DLBCL is biologically heterogeneous, comprising subtypes with distinct molecular and immunological characteristics, influencing treatment sensitivity and resistance patterns. This project aims to decipher the biology of R/R DLBCL subtypes by identifying predictive biomarkers, including miRNA-based tumor signatures, to optimize sequential treatment decisions.
The study will employ a comprehensive approach, integrating miRNA expression profiling, genomic and epigenetic analyses, and immunotherapy-actionable tumor antigen identification through flow cytometry.
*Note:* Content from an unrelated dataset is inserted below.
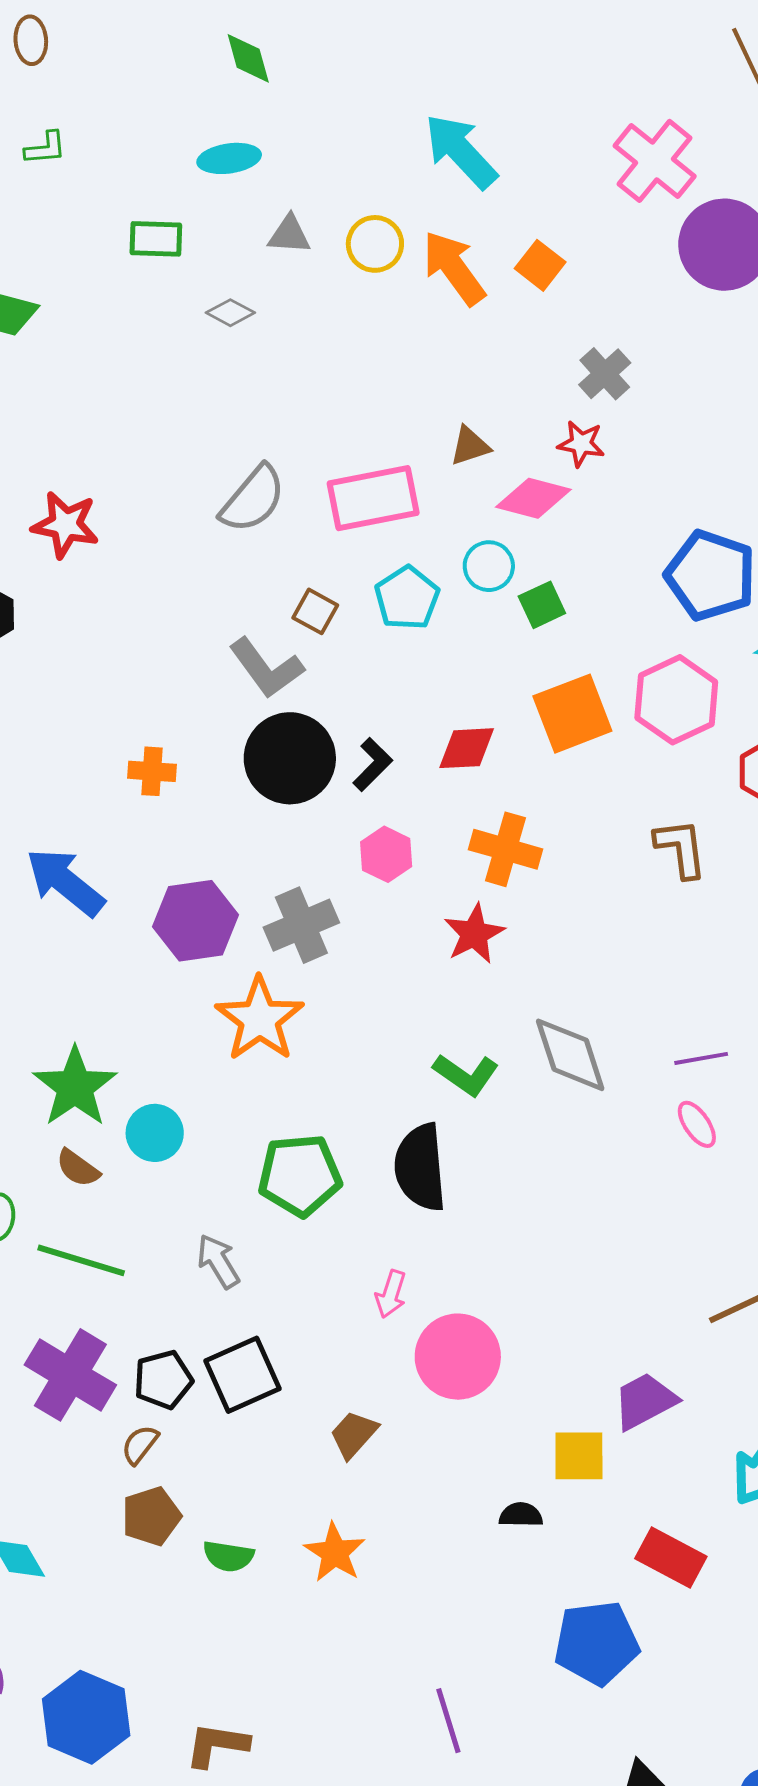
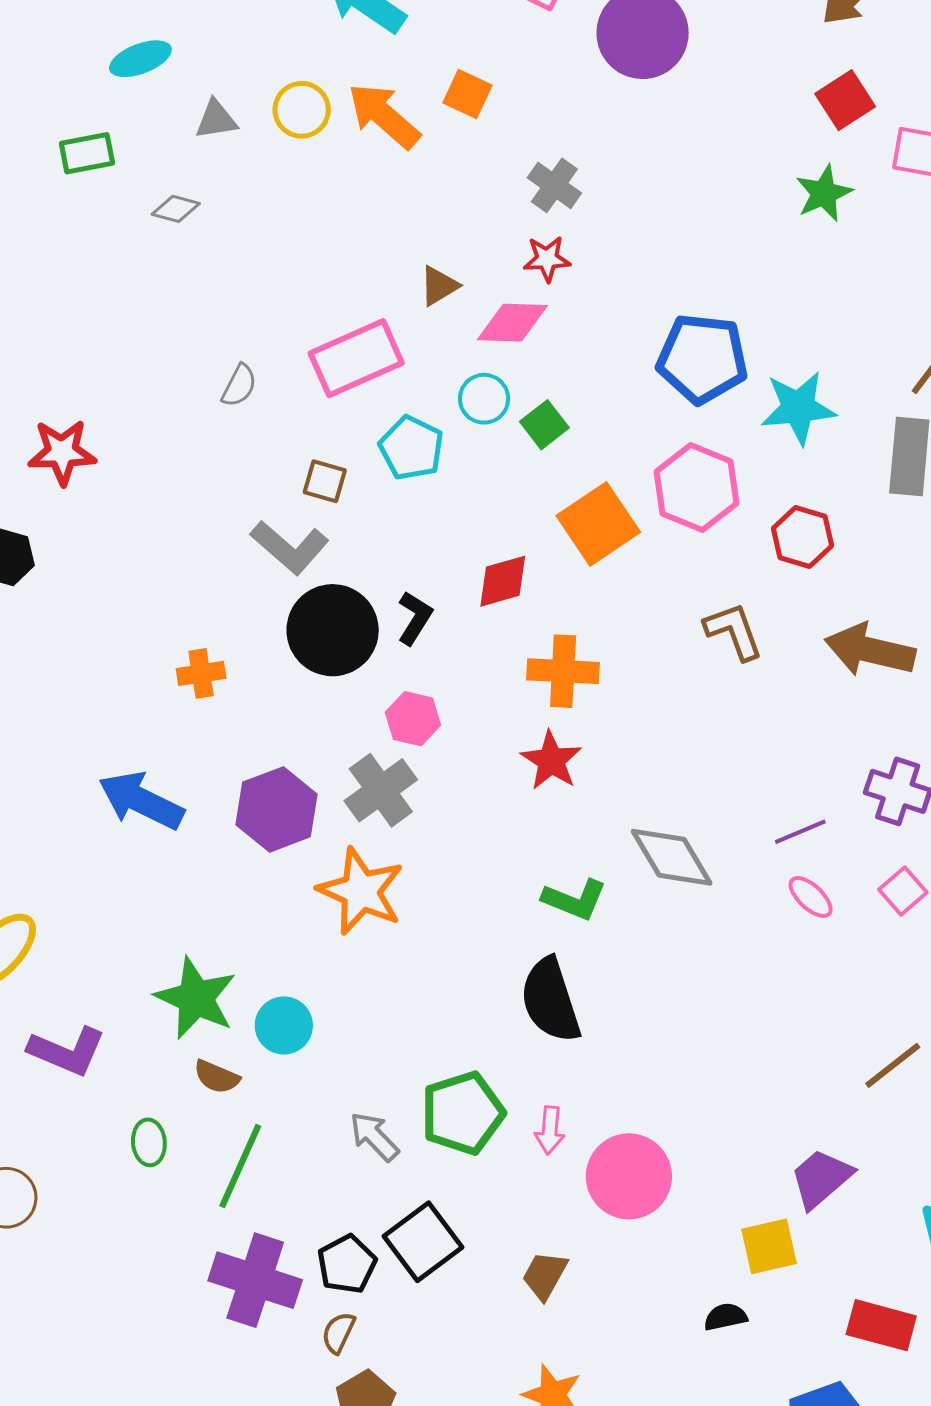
gray semicircle: (253, 499) -> (239, 386), size x0.6
pink hexagon: (386, 854) -> (413, 719), moved
green pentagon: (300, 1175) -> (463, 1113), moved
green line: (81, 1260) -> (240, 1166), turned -70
It aims to correlate molecular profiles with clinical outcomes, enabling the development of predictive models for treatment response and survival.
Purpose
The primary purpose of this project is to identify and validate predictive biomarkers for R/R DLBCL to guide sequential treatment decisions. The goal is to enhance therapeutic strategies, tailoring treatments based on individual tumor biology and improving long-term patient survival. This personalized approach aims to maximize treatment efficacy while minimizing resistance and adverse effects.
Expected Outcomes
Identification of Biomarkers: Discovery and validation of miRNA-based tumor signatures and other predictive biomarkers to classify R/R DLBCL subtypes.
Predictive Models: Development of predictive models for treatment response and patient survival, integrating molecular profiles with clinical data.
Personalized Treatment Strategies: Optimization of sequential treatment decisions, enabling personalized therapeutic approaches for R/R DLBCL patients.
Clinical Impact: Improvement in long-term survival rates, enhanced quality of life, and reduced healthcare burdens for DLBCL patients.
Scientific Advancement: Increased understanding of the molecular mechanisms driving DLBCL relapse and resistance, paving the way for future biomarker discoveries and innovative therapeutic strategies.
Financial Support
PNRR, financed by Ministero della Salute
The total grant of the project is: € 1.000.000,00
The grant assigned to IFO – IRE is: € 290.000,00
Other Institution involved: IRCCS Fondazione Policlinico Universitario A. Gemelli, Istituto Nazionale Tumori, Fondazione "G. Pascale" IRCCS
The funding resources are from the public notice Avviso pubblico per la presentazione e selezione di progetti di ricerca da finanziare nell’ambito del PNRR sulle seguenti tematiche:
- Proof of concept (PoC);
- Malattie Rare (MR);
- Malattie Croniche non Trasmissibili (MCnT) ad alto impatto sui sistemi sanitari e socio-assistenziali:
- Fattori di rischio e prevenzione,
- Eziopatogenesi e meccanismi di malattia
Piano Nazionale di Ripresa e Resilienza - Missione M6 - Componente C2 - Investimento 2.1 Valorizzazione e potenziamento della ricerca biomedica del SSN finanziato dall’Unione europea - NextGenerationEU.